NVIDIA has expanded its professional graphics card catalogue with the newer, compact model, the RTX 2000 ADA. This model is the seventh and youngest card in the specialized graphics accelerator series based on the Ada Lovelaсe architecture. Similar to the RTX 4000 SFF model on the same architecture, the newcomer is designed as a low-profile version intended for use in compact PCs (SFF).
Sharing its low-power consumption features with the previous RTX 4000 SFF model, the RTX 2000 ADA only uses up to 70 watts. This graphics card does not include an additional power connector. It diverges from the RTX 4000 SFF, which contains the AD104 graphics chip with 6144 CUDA cores, by featuring an AD107 GPU with 2816 CUDA cores. Furthermore, the chip incorporates 88 fourth-generation tensor cores and 22 third-generation RT-cores. From a performance viewpoint, this new model is slightly inferior to the gaming GeForce RTX 4060.
The RTX 2000 ADA, succeeding the RTX 2000 Ampere model that was equipped with 12 GB of memory, now boasts 16 GB—twice what rumours had predicted. At the same time, the RTX 2000 ADA supports a 128-bit memory bus and sustains a bandwidth up to 224 GB/s. Although the card uses a PCIe 4.0 interface, only 8 lines of this interface are allocated by the manufacturer.

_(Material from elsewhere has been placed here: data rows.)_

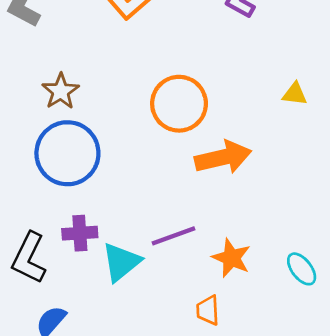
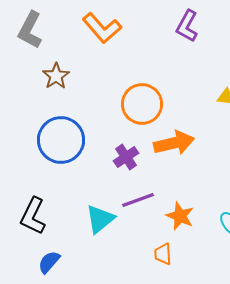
brown star: (61, 91) -> (56, 76), moved
purple cross: (80, 233) -> (126, 157), moved, turned -30

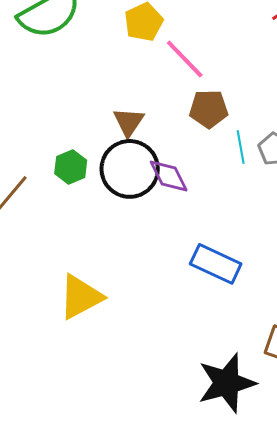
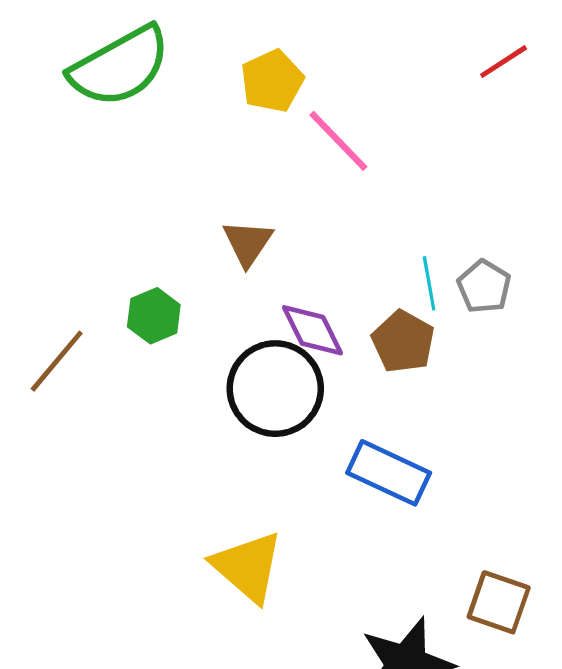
brown pentagon: (209, 109) -> (403, 342), moved, turned 30
black circle: (130, 169) -> (275, 389), moved
yellow triangle: (81, 297) -> (248, 567), moved, turned -51

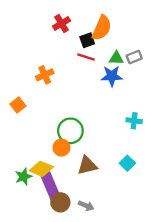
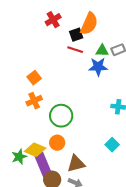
orange cross: (45, 75) -> (34, 101), moved
orange square: (18, 105) -> (34, 78), moved
orange circle: (61, 148) -> (57, 143), moved
brown triangle: (87, 165) -> (76, 164), moved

The exterior connectivity of the RTX 2000 ADA includes four Mini-DisplayPort 1.4a connectors. For those in need of modern DisplayPort 2.0 or 2.1 in a specialized GPU of the same level, solutions from AMD or Intel may prove more suitable.
NVIDIA has priced the RTX 2000 ADA at $625. It will be available through company partners like Arrow Electronics, Ingram Micro, Leadtek, PNY, Ryoyo Electro, TD SYNNEX, Dell, HP, and Lenovo from April this year.